__Directions__: When writing out the listing below, reproduce every word exactly and skip the pictures.
** Supplied material follows **
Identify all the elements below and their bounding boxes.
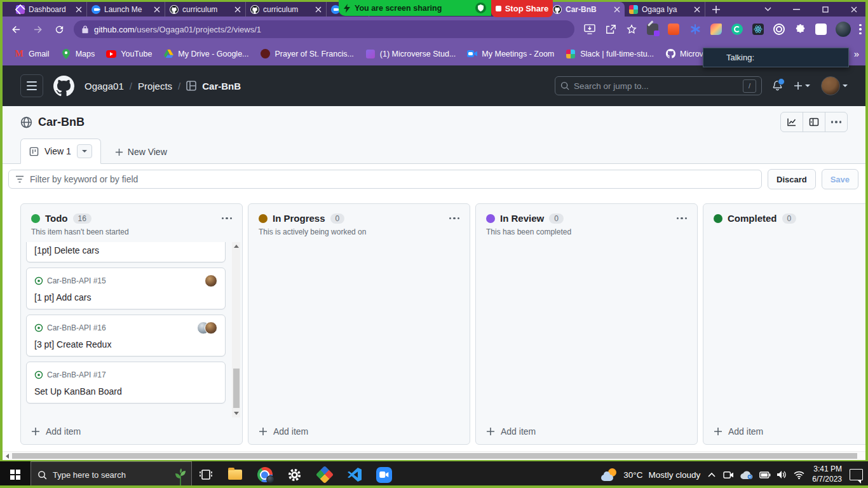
ext-react-devtools-icon[interactable] [752,23,764,36]
tab-close-icon[interactable] [76,6,82,13]
bookmark-drive[interactable]: My Drive - Google... [158,46,254,62]
bookmark-slack[interactable]: Slack | full-time-stu... [560,46,659,62]
add-item-button[interactable]: Add item [21,419,242,444]
bookmarks-overflow-chevron[interactable]: » [854,48,859,59]
tab-close-icon[interactable] [154,6,160,13]
scrollbar-thumb[interactable] [12,453,857,459]
tab-close-icon[interactable] [694,6,700,13]
tab-close-icon[interactable] [614,6,620,13]
battery-icon[interactable] [759,471,771,478]
breadcrumb-projects[interactable]: Projects [138,81,172,92]
column-scrollbar[interactable] [232,242,240,417]
ext-grammarly-icon[interactable] [731,23,743,36]
github-logo[interactable] [53,76,74,97]
bookmark-maps[interactable]: Maps [56,46,100,62]
notifications-bell-icon[interactable] [772,80,783,92]
settings-gear-icon[interactable] [280,461,309,488]
file-explorer-icon[interactable] [220,461,250,488]
save-button[interactable]: Save [822,169,858,189]
bookmark-star-icon[interactable] [625,23,638,36]
add-item-button[interactable]: Add item [248,419,470,444]
add-item-button[interactable]: Add item [703,419,865,444]
weather-widget[interactable]: 30°C Mostly cloudy [601,468,700,481]
chrome-icon[interactable] [250,461,280,488]
onedrive-icon[interactable] [740,471,753,479]
scroll-up-arrow[interactable] [232,242,240,250]
install-app-icon[interactable] [583,23,596,36]
start-button[interactable] [0,461,31,488]
discard-button[interactable]: Discard [768,169,816,189]
column-menu-button[interactable] [677,217,688,220]
ext-orange-icon[interactable] [667,23,680,36]
tab-launch-meeting[interactable]: Launch Me [87,2,165,17]
card-setup-kanban[interactable]: Car-BnB-API #17 Set Up KanBan Board [26,362,226,403]
bookmark-zoom-meetings[interactable]: My Meetings - Zoom [462,46,559,62]
wifi-icon[interactable] [794,471,804,479]
add-item-button[interactable]: Add item [476,419,697,444]
column-menu-button[interactable] [449,217,460,220]
task-view-button[interactable] [192,461,220,488]
tab-search-chevron-icon[interactable] [754,2,782,17]
tab-close-icon[interactable] [234,6,241,13]
avatar[interactable] [205,274,217,287]
bookmark-prayer[interactable]: Prayer of St. Francis... [255,46,359,62]
minimize-button[interactable] [782,2,811,17]
card-delete-cars[interactable]: [1pt] Delete cars [26,242,226,262]
profile-menu[interactable] [821,76,848,95]
avatar[interactable] [205,322,217,334]
tab-curriculum-1[interactable]: curriculum [165,2,246,17]
ext-white-square-icon[interactable] [815,23,827,36]
ext-target-icon[interactable] [773,23,785,36]
browser-profile-avatar[interactable] [836,22,851,37]
action-center-icon[interactable] [850,469,863,480]
view-options-button[interactable] [77,144,92,158]
column-menu-button[interactable] [222,217,233,220]
breadcrumb-user[interactable]: Ogaga01 [85,81,124,92]
card-add-cars[interactable]: Car-BnB-API #15 [1 pt] Add cars [26,268,226,309]
scroll-left-arrow[interactable] [3,452,11,460]
scroll-down-arrow[interactable] [232,409,240,417]
tray-chevron-icon[interactable] [708,472,715,477]
tab-close-icon[interactable] [315,6,322,13]
tab-slack[interactable]: Ogaga Iya [625,2,705,17]
insights-button[interactable] [781,112,803,132]
tab-view-1[interactable]: View 1 [20,139,101,164]
project-menu-button[interactable] [825,112,847,132]
bookmark-microverse-student[interactable]: (1) Microverse Stud... [360,46,461,62]
hamburger-menu-icon[interactable] [20,74,43,97]
close-window-button[interactable] [839,2,868,17]
browser-menu-icon[interactable] [859,24,862,35]
vscode-icon[interactable] [339,461,369,488]
filter-input[interactable]: Filter by keyword or by field [8,170,762,189]
meet-now-icon[interactable] [723,470,734,480]
card-create-redux[interactable]: Car-BnB-API #16 [3 pt] Create Redux [26,315,226,356]
bookmark-gmail[interactable]: MGmail [9,46,55,62]
address-bar[interactable]: github.com/users/Ogaga01/projects/2/view… [74,20,574,38]
back-button[interactable] [6,20,25,39]
taskbar-clock[interactable]: 3:41 PM 6/7/2023 [812,464,842,484]
side-panel-button[interactable] [803,112,825,132]
volume-icon[interactable] [777,470,787,479]
breadcrumb-project[interactable]: Car-BnB [202,81,241,92]
taskbar-search-box[interactable]: Type here to search [31,461,192,488]
maximize-button[interactable] [811,2,839,17]
scrollbar-thumb[interactable] [233,369,240,408]
ext-asterisk-icon[interactable] [689,23,702,36]
ext-colorpicker-icon[interactable] [646,23,659,36]
github-search-box[interactable]: Search or jump to... / [555,76,762,95]
bookmark-youtube[interactable]: YouTube [101,46,157,62]
tab-dashboard[interactable]: Dashboard [11,2,87,17]
extensions-puzzle-icon[interactable] [794,23,806,36]
zoom-taskbar-icon[interactable] [369,461,399,488]
share-icon[interactable] [604,23,617,36]
diamond-app-icon[interactable] [309,461,339,488]
refresh-button[interactable] [50,20,69,39]
forward-button[interactable] [28,20,47,39]
new-tab-button[interactable] [712,5,721,14]
tab-car-bnb-active[interactable]: Car-BnB [548,2,625,17]
stop-share-button[interactable]: Stop Share [491,0,553,17]
create-new-button[interactable] [794,81,810,90]
ext-feather-icon[interactable] [710,23,722,36]
page-horizontal-scrollbar[interactable] [3,451,865,460]
new-view-button[interactable]: New View [115,147,167,157]
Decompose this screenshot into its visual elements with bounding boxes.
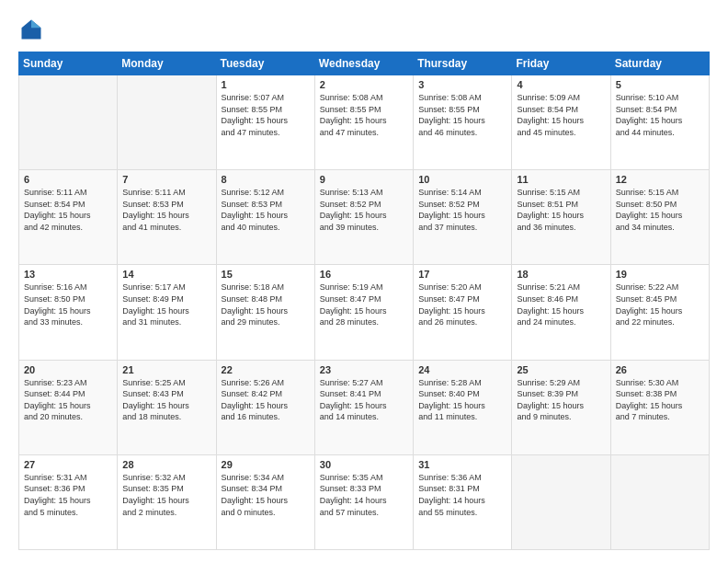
** End of Supplied material **
__Response to this task__:
Identify all the elements below and their bounding boxes.
ext-react-devtools-icon[interactable] [752,23,764,36]
tab-close-icon[interactable] [76,6,82,13]
bookmark-drive[interactable]: My Drive - Google... [158,46,254,62]
bookmark-slack[interactable]: Slack | full-time-stu... [560,46,659,62]
add-item-button[interactable]: Add item [21,419,242,444]
bookmarks-overflow-chevron[interactable]: » [854,48,859,59]
tab-close-icon[interactable] [154,6,160,13]
scrollbar-thumb[interactable] [12,453,857,459]
tab-close-icon[interactable] [694,6,700,13]
tab-close-icon[interactable] [614,6,620,13]
battery-icon[interactable] [759,471,771,478]
breadcrumb-projects[interactable]: Projects [138,81,172,92]
column-scrollbar[interactable] [232,242,240,417]
ext-grammarly-icon[interactable] [731,23,743,36]
github-logo[interactable] [53,76,74,97]
bookmark-maps[interactable]: Maps [56,46,100,62]
notifications-bell-icon[interactable] [772,80,783,92]
settings-gear-icon[interactable] [280,461,309,488]
file-explorer-icon[interactable] [220,461,250,488]
save-button[interactable]: Save [822,169,858,189]
bookmark-star-icon[interactable] [625,23,638,36]
add-item-button[interactable]: Add item [248,419,470,444]
add-item-button[interactable]: Add item [703,419,865,444]
weather-widget[interactable]: 30°C Mostly cloudy [601,468,700,481]
chrome-icon[interactable] [250,461,280,488]
onedrive-icon[interactable] [740,471,753,479]
scroll-up-arrow[interactable] [232,242,240,250]
install-app-icon[interactable] [583,23,596,36]
start-button[interactable] [0,461,31,488]
discard-button[interactable]: Discard [768,169,816,189]
column-menu-button[interactable] [677,217,688,220]
ext-orange-icon[interactable] [667,23,680,36]
tab-launch-meeting[interactable]: Launch Me [87,2,165,17]
card-setup-kanban[interactable]: Car-BnB-API #17 Set Up KanBan Board [26,362,226,403]
bookmark-zoom-meetings[interactable]: My Meetings - Zoom [462,46,559,62]
wifi-icon[interactable] [794,471,804,479]
add-item-button[interactable]: Add item [476,419,697,444]
column-menu-button[interactable] [449,217,460,220]
task-view-button[interactable] [192,461,220,488]
tab-search-chevron-icon[interactable] [754,2,782,17]
tab-close-icon[interactable] [234,6,241,13]
avatar[interactable] [205,274,217,287]
bookmark-prayer[interactable]: Prayer of St. Francis... [255,46,359,62]
minimize-button[interactable] [782,2,811,17]
card-delete-cars[interactable]: [1pt] Delete cars [26,242,226,262]
profile-menu[interactable] [821,76,848,95]
avatar[interactable] [205,322,217,334]
tab-curriculum-1[interactable]: curriculum [165,2,246,17]
ext-white-square-icon[interactable] [815,23,827,36]
ext-target-icon[interactable] [773,23,785,36]
browser-profile-avatar[interactable] [836,22,851,37]
action-center-icon[interactable] [850,469,863,480]
view-options-button[interactable] [77,144,92,158]
column-menu-button[interactable] [222,217,233,220]
breadcrumb-user[interactable]: Ogaga01 [85,81,124,92]
card-add-cars[interactable]: Car-BnB-API #15 [1 pt] Add cars [26,268,226,309]
scroll-left-arrow[interactable] [3,452,11,460]
scroll-down-arrow[interactable] [232,409,240,417]
tray-chevron-icon[interactable] [708,472,715,477]
tab-close-icon[interactable] [315,6,322,13]
tab-slack[interactable]: Ogaga Iya [625,2,705,17]
insights-button[interactable] [781,112,803,132]
tab-view-1[interactable]: View 1 [20,139,101,164]
project-menu-button[interactable] [825,112,847,132]
bookmark-microverse-student[interactable]: (1) Microverse Stud... [360,46,461,62]
hamburger-menu-icon[interactable] [20,74,43,97]
close-window-button[interactable] [839,2,868,17]
browser-menu-icon[interactable] [859,24,862,35]
vscode-icon[interactable] [339,461,369,488]
filter-input[interactable]: Filter by keyword or by field [8,170,762,189]
meet-now-icon[interactable] [723,470,734,480]
card-create-redux[interactable]: Car-BnB-API #16 [3 pt] Create Redux [26,315,226,356]
bookmark-gmail[interactable]: MGmail [9,46,55,62]
address-bar[interactable]: github.com/users/Ogaga01/projects/2/view… [74,20,574,38]
back-button[interactable] [6,20,25,39]
taskbar-clock[interactable]: 3:41 PM 6/7/2023 [812,464,842,484]
side-panel-button[interactable] [803,112,825,132]
volume-icon[interactable] [777,470,787,479]
breadcrumb-project[interactable]: Car-BnB [202,81,241,92]
taskbar-search-box[interactable]: Type here to search [31,461,192,488]
maximize-button[interactable] [811,2,839,17]
scrollbar-thumb[interactable] [233,369,240,408]
ext-asterisk-icon[interactable] [689,23,702,36]
ext-colorpicker-icon[interactable] [646,23,659,36]
github-search-box[interactable]: Search or jump to... / [555,76,762,95]
bookmark-youtube[interactable]: YouTube [101,46,157,62]
tab-dashboard[interactable]: Dashboard [11,2,87,17]
extensions-puzzle-icon[interactable] [794,23,806,36]
zoom-taskbar-icon[interactable] [369,461,399,488]
share-icon[interactable] [604,23,617,36]
diamond-app-icon[interactable] [309,461,339,488]
refresh-button[interactable] [50,20,69,39]
forward-button[interactable] [28,20,47,39]
new-tab-button[interactable] [712,5,721,14]
tab-car-bnb-active[interactable]: Car-BnB [548,2,625,17]
stop-share-button[interactable]: Stop Share [491,0,553,17]
create-new-button[interactable] [794,81,810,90]
ext-feather-icon[interactable] [710,23,722,36]
page-horizontal-scrollbar[interactable] [3,451,865,460]
new-view-button[interactable]: New View [115,147,167,157]
Decompose this screenshot into its visual elements with bounding boxes.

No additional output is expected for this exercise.